Why Market Mapping Should Come Before the Job Advert

A job advert is often treated as the natural starting point for hiring.

For many roles, that approach works.

For leadership, specialist, and hard-to-fill positions, however, it is often too early.

The common mistake is assuming that because a role exists, the market for it also exists.

A vacancy is approved. The advert is published. Applications arrive slowly, and after several weeks the organisation begins asking why the quality of candidates is not meeting expectations.

By then, valuable time has already been lost, and the market may have formed its first impression of the opportunity.

A job advert tells you who is looking.

Market mapping tells you whether your hiring strategy is realistic.

That distinction is critical.

Market mapping gives organisations a clear understanding of the talent landscape before making public commitments.

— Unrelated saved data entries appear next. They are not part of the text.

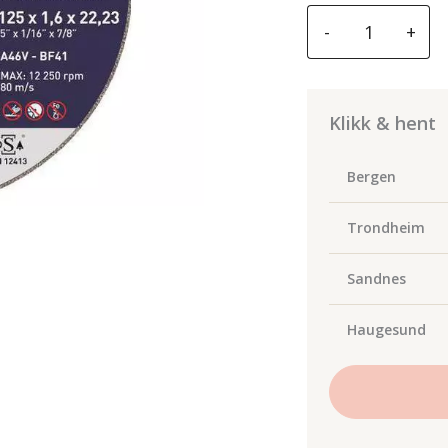
Norton
-
+
Kappeskive
125mm
x
1.6
Klikk & hent
X
22.23
Bergen
A
46
Trondheim
v-
bf41
Sandnes
antall
Haugesund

It answers important questions such as:

  • Who actually exists in the market?
  • Where are the strongest candidates currently working?
  • What level of compensation are they likely to expect?
  • Are they actively seeking new opportunities, passively open to conversations, or unlikely to respond to a job advert?
  • Which adjacent industries or sectors could provide stronger candidates than the obvious competitor list?

These questions become even more important when a role is confidential, highly specialised, strategically significant, or still being refined.

A thorough market map can validate that the hiring brief is achievable.

It can also reveal that the proposed job title, salary, location, reporting structure, or experience requirements are narrowing the available talent pool far more than expected. In many cases, it highlights a simple reality: the strongest candidates are unlikely to apply to an advertisement at all.

That insight changes the quality of the hiring conversation.

Instead of relying on assumptions, leaders can make decisions based on evidence. Stakeholders gain a clearer understanding of the trade-offs available. Guesswork is reduced, and organisations are less likely to blame the candidate market when the real issue is the route taken to reach it.

Market mapping also plays an important role in improving representation and widening access to talent.

When traditional networks are limited, it helps identify broader talent pools, adjacent industries, and alternative career paths that might otherwise be overlooked. It moves the search beyond familiar names, predictable profiles, and recycled shortlists.

The strongest hiring processes do not begin with activity.

They begin with understanding.

Before asking the market to respond, organisations should first understand what the market can realistically offer.

A job advert asks:

“Who is applying?”

Market mapping asks:

“Who should we be speaking to?”

For business-critical hiring, that is often the more valuable question to ask first.